Organization / year / built / total no. / average yachts per fleet / fleets / countries

None / 1911 / 33/ -- / -- / 1

None / 1912 / 2 / 35 / -- / 1

None / 1913 / 9 / 44 / -- / 1

None / 1914 / 7 / 51 / -- / 1

S.C.A. of A. / 1915 / 6 / 57 / -- / 1

S.C.A. of A. / 1916 / 5 / 62 / -- / 1

S.C.A. of A. / 1917 / 25 / 87 / -- / 1

S.C.A. of A. / 1918 / 2 / 89 / -- / 1

S.C.A. of A. / 1919 / 5 / 94 / -- / 1

S.C.A. of A. / 1920 / 7 / 101 / -- / 1

S.C.A. of A. / 1921 / 1 / 102 / -- / 1

S. C. Y. R. A. / 1922 / 8 / 110 / 9 / 12 / 1

I.S.C.Y.R.A. / 1923 / 54 / 164 / 14 / 12 / 2

I.S.C.Y.R.A. / 1924 / 85 / 249 / 27 / 9.2 / 4

I.S.C.Y.R.A. / 1925 / 78 / 327 / 29 / 11 / 5

I.S.C.Y.R.A. / 1926 / 69 / 396 / 30 / 13.2 / 6

I.S.C.Y.R.A. / 1927 / 74 / 470 / 34 / 13.8 / 7

I.S.C.Y.R.A. / 1928 / 85 / 555 / 38 / 14.6 / 8

I.S.C.Y.R.A. / 1929 / 101 / 656 / 42 / 15.3 / 9

I.S.C.Y.R.A. / 1930 / 137 / 793 / 52 / 15.2 / 12


During above period seven fleets had their charters revoked: New South Wales, Prince Edward Island, Buzzards Bay, St.
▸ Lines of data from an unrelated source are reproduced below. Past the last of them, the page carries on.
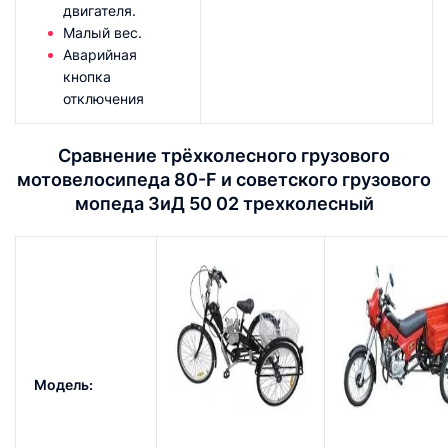
двигателя.
Малый вес.
Аварийная
кнопка
отключения
Сравнение трёхколесного грузового
мотовелосипеда 80-F и советского грузового
мопеда ЗиД 50 02 трехколесный
Модель:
Andrews Bay, Puget Sound, S. E. Florida, and Mississippi Sound. British Columbia became the Gulf of Georgia Fleet. Southern California subdivided into San Diego Bay, Newport Harbor, Santa Barbara, and Los Angeles Harbor, the latter then becoming the Long Beach fleet. Western L. I. yielded a Central L. I. fleet. Lake Erie split up into Western, Central and later Southern Lake Erie. Lake Ontario's charter was revoked but renewed again in 1930. The average number of boats per fleet does not take into consideration about twenty Isolated boats, including the six in countries without enough Stars to organize, and this would tend to slightly reduce the percentage shown.